Due to some updates in our infrastructure, I was looking for a means to authenticate nginx against a keycloak backend. I found some solutions, using Lua or commercial plugins.
I thought, that this might be doable with „pure nginx means“ only, and I think, to some degree, I succeeded.
Lets just skip the explanation, and show some code, where we want to protect location „/“ by basic auth forwarded to keycloak
# nginx.conf
location / {
root /var/html;
satisfy any;
auth_request /auth_keycloak;
}
location /auth_keycloak {
proxy_pass https://keycloak.com/realms
/myRealm/protocol/openid-connect
/token;
proxy_method POST;
proxy_pass_header Authorization;
proxy_set_header Content-Type
"application/x-www-form-urlencoded";
proxy_set_body "client_id=clientId&
client_secret=clientSecret&
grant_type=password";
}
We delegate the authentication in „/“ to the location „/auth_keycloak“ and as mentioned in the documentation: If the subrequest returns a 2xx response code, the access is allowed. If it returns 401 or 403, the access is denied with the corresponding error code.

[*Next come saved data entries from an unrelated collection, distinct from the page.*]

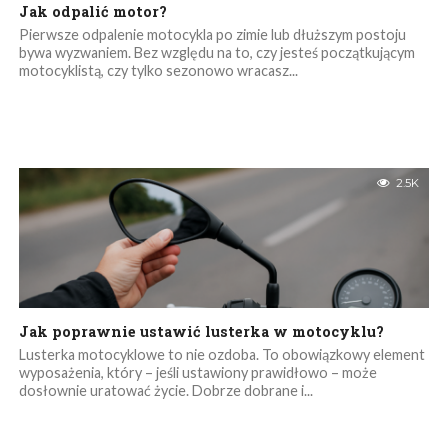
Jak odpalić motor?
Pierwsze odpalenie motocykla po zimie lub dłuższym postoju
bywa wyzwaniem. Bez względu na to, czy jesteś początkującym
motocyklistą, czy tylko sezonowo wracasz...
2.5K
Jak poprawnie ustawić lusterka w motocyklu?
Lusterka motocyklowe to nie ozdoba. To obowiązkowy element
wyposażenia, który – jeśli ustawiony prawidłowo – może
dosłownie uratować życie. Dobrze dobrane i...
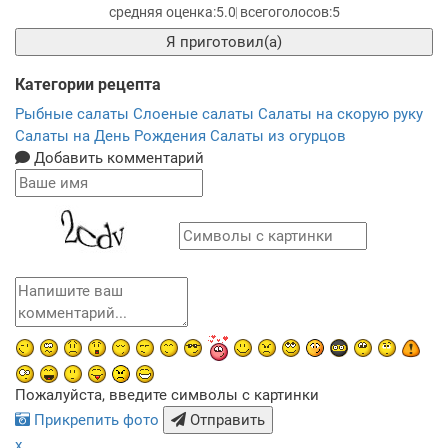
5.0
5
Я приготовил(а)
Категории рецепта
Рыбные салаты
Слоеные салаты
Салаты на скорую руку
Салаты на День Рождения
Салаты из огурцов
Добавить комментарий
Пожалуйста, введите символы с картинки
Прикрепить фото
Отправить
x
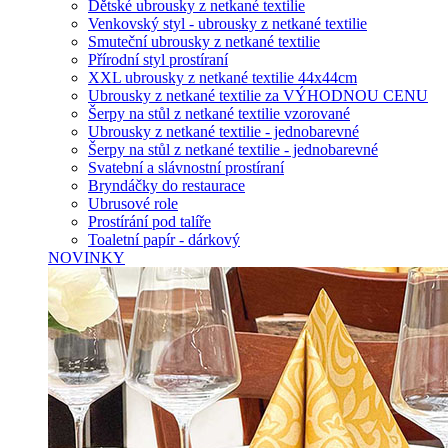
Dětské ubrousky z netkané textilie
Venkovský styl - ubrousky z netkané textilie
Smuteční ubrousky z netkané textilie
Přírodní styl prostíraní
XXL ubrousky z netkané textilie 44x44cm
Ubrousky z netkané textilie za VÝHODNOU CENU
Šerpy na stůl z netkané textilie vzorované
Ubrousky z netkané textilie - jednobarevné
Šerpy na stůl z netkané textilie - jednobarevné
Svatební a slávnostní prostíraní
Bryndáčky do restaurace
Ubrusové role
Prostírání pod talíře
Toaletní papír - dárkový
NOVINKY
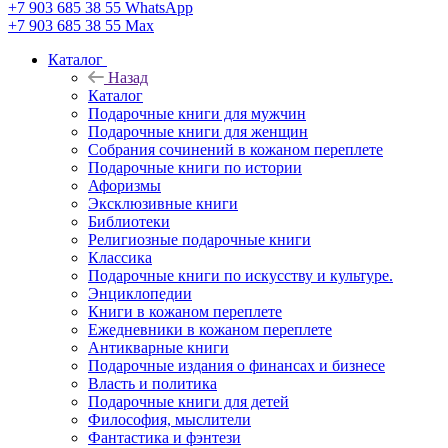
+7 903 685 38 55
WhatsApp
+7 903 685 38 55
Max
Каталог
Назад
Каталог
Подарочные книги для мужчин
Подарочные книги для женщин
Собрания сочинений в кожаном переплете
Подарочные книги по истории
Афоризмы
Эксклюзивные книги
Библиотеки
Религиозные подарочные книги
Классика
Подарочные книги по искусству и культуре.
Энциклопедии
Книги в кожаном переплете
Ежедневники в кожаном переплете
Антикварные книги
Подарочные издания о финансах и бизнесе
Власть и политика
Подарочные книги для детей
Философия, мыслители
Фантастика и фэнтези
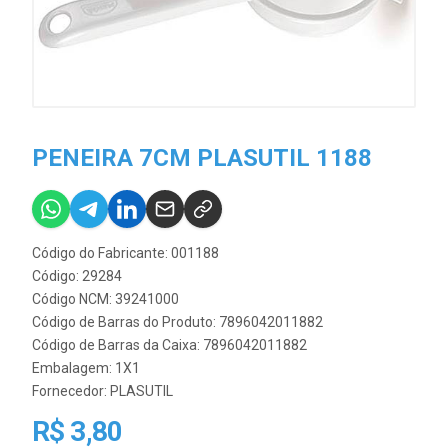
PENEIRA 7CM PLASUTIL 1188
Código do Fabricante: 001188
Código: 29284
Código NCM: 39241000
Código de Barras do Produto: 7896042011882
Código de Barras da Caixa: 7896042011882
Embalagem: 1X1
Fornecedor:
PLASUTIL
R$ 3,80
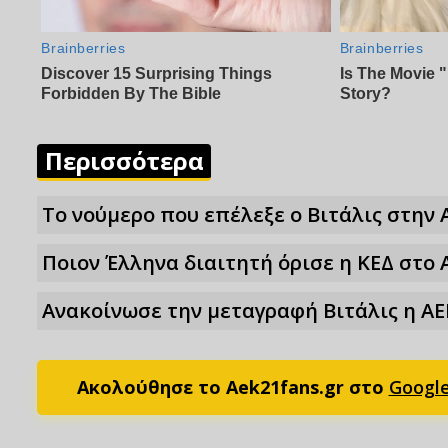
Περισσότερα
Το νούμερο που επέλεξε ο Βιτάλις στην 
Ποιον Έλληνα διαιτητή όρισε η ΚΕΔ στο 
Ανακοίνωσε την μεταγραφή Βιτάλις η ΑΕ
Ακολούθησε το Aek21fans.gr στο
Googl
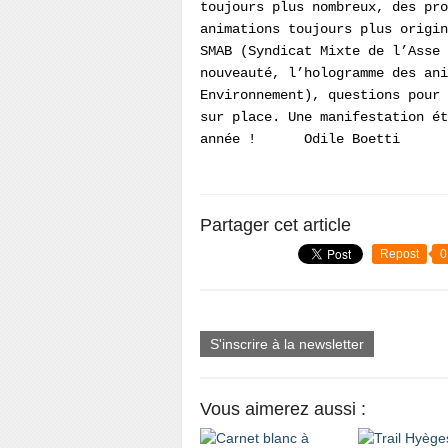
toujours plus nombreux, des pro
animations toujours plus origin
SMAB (Syndicat Mixte de l’Asse 
nouveauté, l’hologramme des ani
Environnement), questions pour 
sur place. Une manifestation ét
année ! Odile Boetti
Partager cet article
Repost
0
S'inscrire à la newsletter
Vous aimerez aussi :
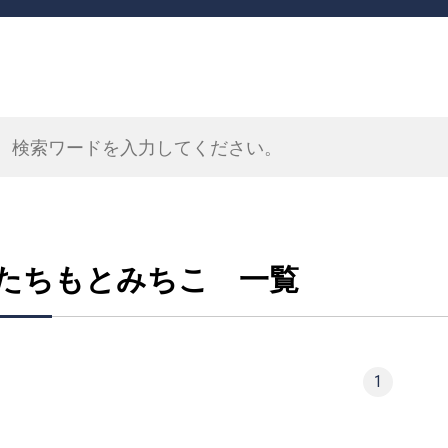
たちもとみちこ 一覧
1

So we need to fix a client in keycloak, that will answer correctly to the given request. Formally the passed request is a „direct access grant“ request. But there is a slight change. No username and password are passed, instead these are passed via proxy_pass_header Authorization.
How can this be achieved? The secret is in the supported flows. I assume that you are familiar with keycloak basics, thus I only show the relevant parts:
I override the Direct Grant Flow with a http challenge flow, which removes the requirement for the username and password passing as form value, and reads the Authorization header.
Also I deactive the other non-required capabilities!
Now, at least for me, with this reduced solution, I managed to do Nginx Basic Authentication backed by a keycloak service.